Tuesday, April 3, 2012

Elitism, Individualism

Elitism has negative connotations in this supposedly individualistic society because the meaning of the word has changed to mean “people who exhibit privileges, wealth, and position they did not personally earn.” They started with a better hand than most—be that through family, genes, energy, smarts, whatever. The word’s origins are in selection, choice (the Latin eligere). Someone has chosen, elected, or picked out these people—presumably because of their emergent qualities. Using the original sense, all those who win elective office are members of an elite—but such is the onus of this word, candidates make utter fools of themselves trying to show that they’re just Average Joes.

Individualism, of course, derives from the concept of something that cannot be further divided; in practice it means that you can’t saw a person apart to make two. We might as well say human. But we enlarge and distort such words. We have humanism, for example, which asserts that the focus is on humans—rather than the cosmic arrangements of God. Therefore individualism means a focus on the individual rather than powerful collectives able to influence all kinds of human outcomes.

For this focus to work ideally—which it can only do in an impossible world—every baby born would have to be kept to an average achievement, intelligence, beauty, talent, etc. Kurt Vonnegut made fun of this in his wonderful story, “Harrison Bergeron”; it features a Handicapper General.

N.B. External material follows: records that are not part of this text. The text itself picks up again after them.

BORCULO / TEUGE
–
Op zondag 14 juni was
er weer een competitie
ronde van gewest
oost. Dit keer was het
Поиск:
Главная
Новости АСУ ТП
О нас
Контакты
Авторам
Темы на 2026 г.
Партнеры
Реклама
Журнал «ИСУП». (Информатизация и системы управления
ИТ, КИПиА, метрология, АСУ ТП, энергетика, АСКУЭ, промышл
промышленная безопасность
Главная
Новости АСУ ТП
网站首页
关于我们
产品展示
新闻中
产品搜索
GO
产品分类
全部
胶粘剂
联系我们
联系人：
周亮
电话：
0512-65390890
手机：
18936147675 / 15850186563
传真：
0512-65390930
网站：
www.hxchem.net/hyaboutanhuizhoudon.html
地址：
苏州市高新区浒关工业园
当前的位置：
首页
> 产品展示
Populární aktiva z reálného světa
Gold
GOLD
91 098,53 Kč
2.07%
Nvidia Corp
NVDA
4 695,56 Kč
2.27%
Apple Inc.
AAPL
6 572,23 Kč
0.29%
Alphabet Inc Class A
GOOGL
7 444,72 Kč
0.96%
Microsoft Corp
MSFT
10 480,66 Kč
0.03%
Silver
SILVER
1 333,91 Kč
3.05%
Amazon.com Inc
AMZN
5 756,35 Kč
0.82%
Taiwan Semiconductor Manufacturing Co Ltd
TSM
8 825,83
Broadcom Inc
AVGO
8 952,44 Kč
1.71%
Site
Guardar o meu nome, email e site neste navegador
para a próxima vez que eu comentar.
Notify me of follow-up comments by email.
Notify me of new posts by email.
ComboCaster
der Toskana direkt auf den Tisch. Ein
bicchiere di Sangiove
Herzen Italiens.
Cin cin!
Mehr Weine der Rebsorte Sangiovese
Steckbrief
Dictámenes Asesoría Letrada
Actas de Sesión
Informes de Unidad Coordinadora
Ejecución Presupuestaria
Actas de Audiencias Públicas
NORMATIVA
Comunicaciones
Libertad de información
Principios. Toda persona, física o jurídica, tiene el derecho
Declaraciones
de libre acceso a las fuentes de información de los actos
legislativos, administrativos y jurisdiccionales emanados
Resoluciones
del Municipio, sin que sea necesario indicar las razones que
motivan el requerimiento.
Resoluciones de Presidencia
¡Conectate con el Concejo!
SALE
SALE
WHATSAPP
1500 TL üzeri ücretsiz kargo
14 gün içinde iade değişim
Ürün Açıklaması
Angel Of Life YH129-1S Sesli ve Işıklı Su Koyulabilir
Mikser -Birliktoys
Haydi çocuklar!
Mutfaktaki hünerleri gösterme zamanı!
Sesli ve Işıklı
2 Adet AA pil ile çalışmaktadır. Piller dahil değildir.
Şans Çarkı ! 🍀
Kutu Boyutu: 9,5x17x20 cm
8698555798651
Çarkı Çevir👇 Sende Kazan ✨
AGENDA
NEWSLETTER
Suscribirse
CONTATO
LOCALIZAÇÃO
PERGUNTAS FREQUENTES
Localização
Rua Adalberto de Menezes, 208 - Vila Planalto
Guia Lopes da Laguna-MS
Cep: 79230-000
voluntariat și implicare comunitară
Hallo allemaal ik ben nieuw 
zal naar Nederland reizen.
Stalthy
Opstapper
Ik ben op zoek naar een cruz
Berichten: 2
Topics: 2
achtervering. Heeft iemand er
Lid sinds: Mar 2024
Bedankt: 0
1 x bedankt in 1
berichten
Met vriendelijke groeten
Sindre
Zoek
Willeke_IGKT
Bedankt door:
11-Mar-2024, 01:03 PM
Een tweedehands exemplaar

Elite or elites are the modern terms for aristocracy. That word for me has always had an un-erasable ambiguity. If by “rule” of the “best” we mean the genuinely best, it is laudable. If we means a controlling ruling class that maintains itself by privilege, force, and manipulation, it is problematical. The notion that people should be judged by what they achieve using whatever fortune dealt them is a bit too complicated for use in the Age of the Sound Byte.